In 1994, off the coast of Salcombe Bay in Devon, divers recovered a remarkable hoard of Moroccan gold. Among the treasures they dredged up were a finger-shaped ingot, several twisted earrings and more than a hundred coins struck for Ahmad al-Mansur, a ruler in 16th-century Marrakesh. Al-Mansur, nicknamed “the golden one” after he conquered wealthy Timbuktu in 1591, corresponded with Elizabeth I over the establishment of the Barbary trading company and sent ambassadors to her court. (Shakespeare is said to have based Othello on one such ambassador.)

The sunken ship itself has long since dissolved in the briny sea so an element of mystery surrounds what it was doing patrolling southwest England: possibly it belonged to north African pirates, perhaps a Dutch trader. What’s clear, though, is that relations between Britain and the Islamic world—mediated through the criss-crossing patterns of trade and diplomacy, as well as by war and conflict—have been significant for much longer than is often assumed.

The Salcombe Bay hoard neatly symbolises what the new British Museum gallery of the Islamic world is trying to achieve. Rather than being presented as distant and aloof, the objects here have a meaningful story attached to them. The style is the same as A History of the World in 100 Objectsby Neil MacGregor, the previous head of the museum, under whose leadership the gallery was commissioned four years ago. The old John Addis gallery of Islamic art, hidden round the back like an afterthought, has been replaced with two larger rooms right at the centre of the building, linking medieval Britain and Renaissance Europe.

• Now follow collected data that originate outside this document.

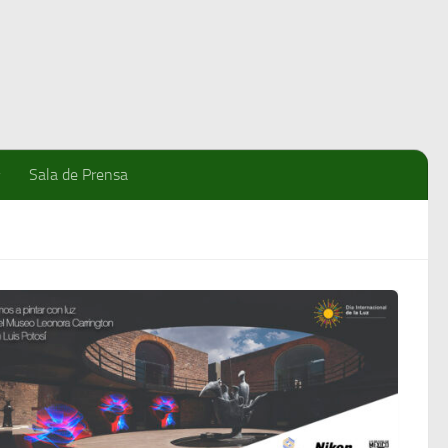
Sala de Prensa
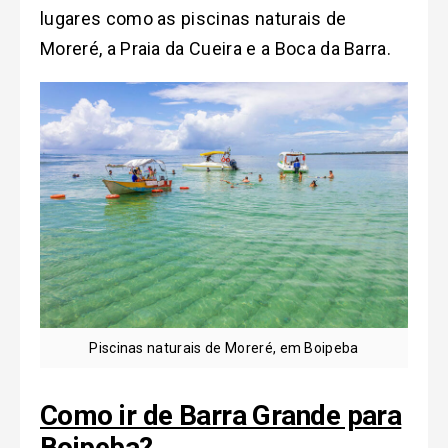
lugares como as piscinas naturais de
Moreré, a Praia da Cueira e a Boca da Barra.
Piscinas naturais de Moreré, em Boipeba
Como ir de Barra Grande para
Boipeba
?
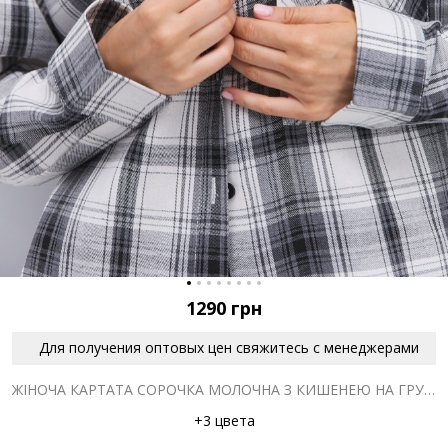
1290
грн
Для получения оптовых цен свяжитесь с менеджерами
ЖІНОЧА КАРТАТА СОРОЧКА МОЛОЧНА З КИШЕНЕЮ НА ГРУДЯХ
+3 цвета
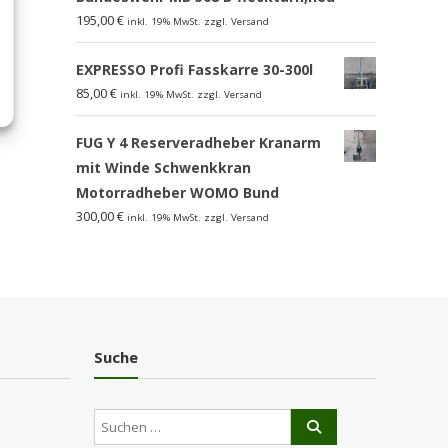
195,00
€
inkl. 19% MwSt. zzgl. Versand
EXPRESSO Profi Fasskarre 30-300l
85,00
€
inkl. 19% MwSt. zzgl. Versand
FUG Y 4 Reserveradheber Kranarm
mit Winde Schwenkkran
Motorradheber WOMO Bund
300,00
€
inkl. 19% MwSt. zzgl. Versand
Suche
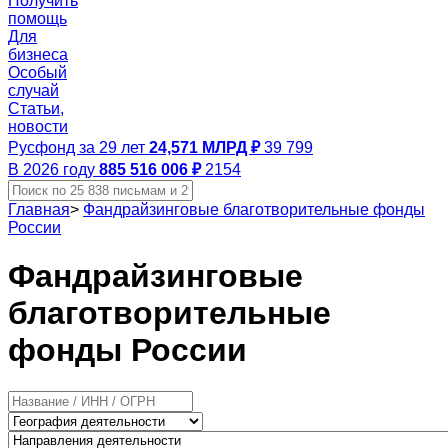
Получить
помощь
Для
бизнеса
Особый
случай
Статьи,
новости
Русфонд за 29 лет
24,571 МЛРД ₽
39 799
В 2026 году
885 516 006 ₽
2154
Главная
>
Фандрайзинговые благотворительные фонды
России
Фандрайзинговые
благотворительные
фонды России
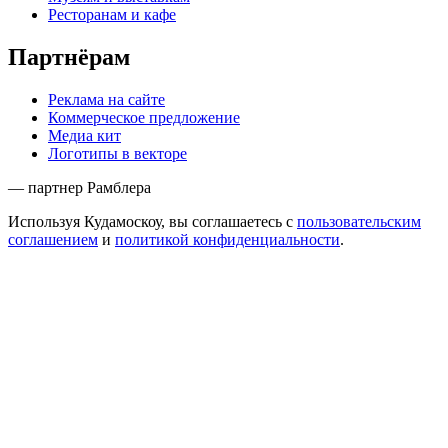
Ресторанам и кафе
Партнёрам
Реклама на сайте
Коммерческое предложение
Медиа кит
Логотипы в векторе
— партнер Рамблера
Используя Кудамоскоу, вы соглашаетесь с
пользовательским
соглашением
и
политикой конфиденциальности
.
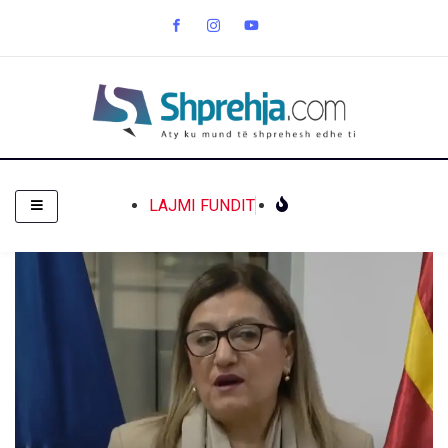
LAJMI FUNDIT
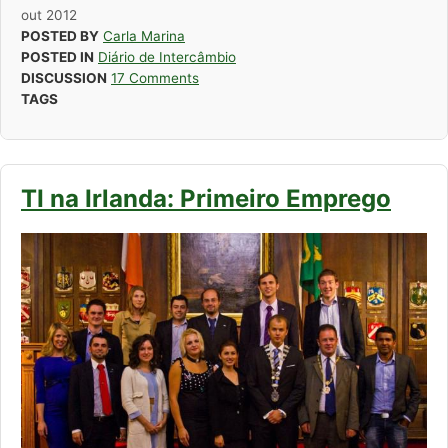
out
2012
POSTED BY
Carla Marina
POSTED IN
Diário de Intercâmbio
DISCUSSION
17 Comments
TAGS
TI na Irlanda: Primeiro Emprego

Putting Islamic objects at the heart of the museum, rather than at the periphery, reflects recent research into the interweaving of what were once seen as distinct “civilisations.” (Compare Kenneth Clark’s 1969 television series, where the Islamic world was seen as a hostile threat, with the 2018 update which was more interested in how cultures overlapped.) It also surely speaks to the museum’s wish to educate the non-Muslim public about a religious culture that is poorly understood, to put it mildly; as well the need to draw in Britain’s nearly three million-strong Muslim population, who will see their stories reflected in the nation’s imaginative storehouse. Ambitiously, the new gallery attempts to address both audiences—and in doing so gloriously explodes some of the most venerable clichés about both Islamic art and peoples.

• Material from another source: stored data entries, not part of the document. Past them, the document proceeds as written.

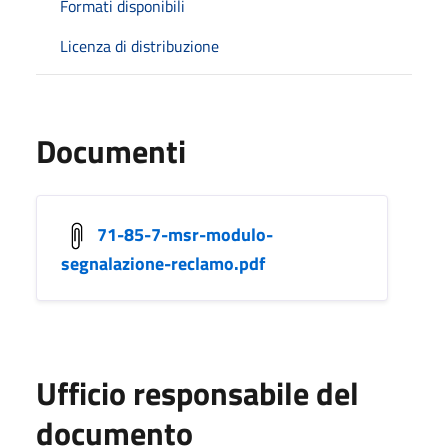
Formati disponibili
Licenza di distribuzione
Documenti
71-85-7-msr-modulo-
segnalazione-reclamo.pdf
Ufficio responsabile del
documento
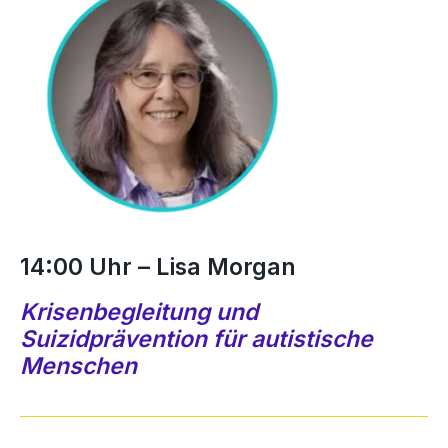
14:00 Uhr – Lisa Morgan
Krisenbegleitung und
Suizidprävention für autistische
Menschen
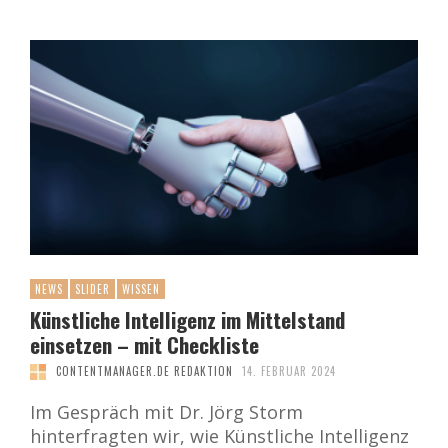
NEWS
SLIDER
WISSEN
Künstliche Intelligenz im Mittelstand
einsetzen – mit Checkliste
CONTENTMANAGER.DE REDAKTION
14. FEBRUAR 2024
Im Gespräch mit Dr. Jörg Storm
hinterfragten wir, wie Künstliche Intelligenz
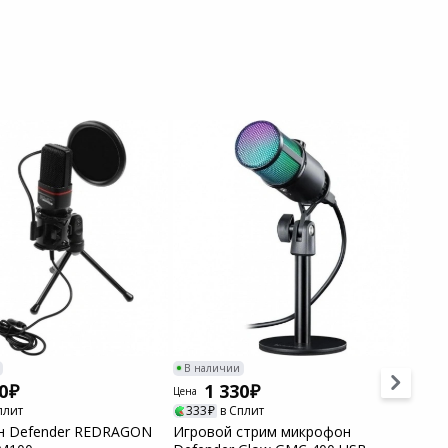
В наличии
В н
0
1 330
Цена
Цена
плит
333
в Сплит
58
 Defender REDRAGON
Игровой стрим микрофон
Микр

The first cliché concerns what counts as an “Islamic” object. Naturally there are religious items here. As you enter, you are greeted by an austere ninth-century marble grave-panel from Egypt carved with a Quranic verse; nearby you can examine an unbound 19th-century west African Quran and its leather case. But the gallery stretches the definition of “Islamic” to encompass much more than faith. Anything made where a Muslim dynasty ruled or a substantial Muslim population lived counts as fair game. As Fahmida Suleman, one of the gallery’s lead curators, explained to me: “The whole point of the gallery, in a very open and subtle way, is to show that there isn’t one type of Islam, there isn’t one type of Muslim.”

Visitors might also raise an eyebrow at the number of ostensibly non-Muslim works in an Islamic gallery. Just three of many highlights: an 18th-century Iranian pewter flask made for an Armenian bishop engraved with Abraham sacrificing Isaac; a 20th-century Torah reading-pointer, also from Iran, encrusted with red cornelian and blue lapis lazuli tear-drops; and, most magnificently, three candlesticks made for a medieval church in Mosul, all the more poignant given the recent persecution of Christians by Islamic State in the city. Suleman said that the curators wanted to acknowledge those Christians, Jews, Hindus and Zoroastrians, “who contributed just as much to the prosperity of the region as any Muslim did.”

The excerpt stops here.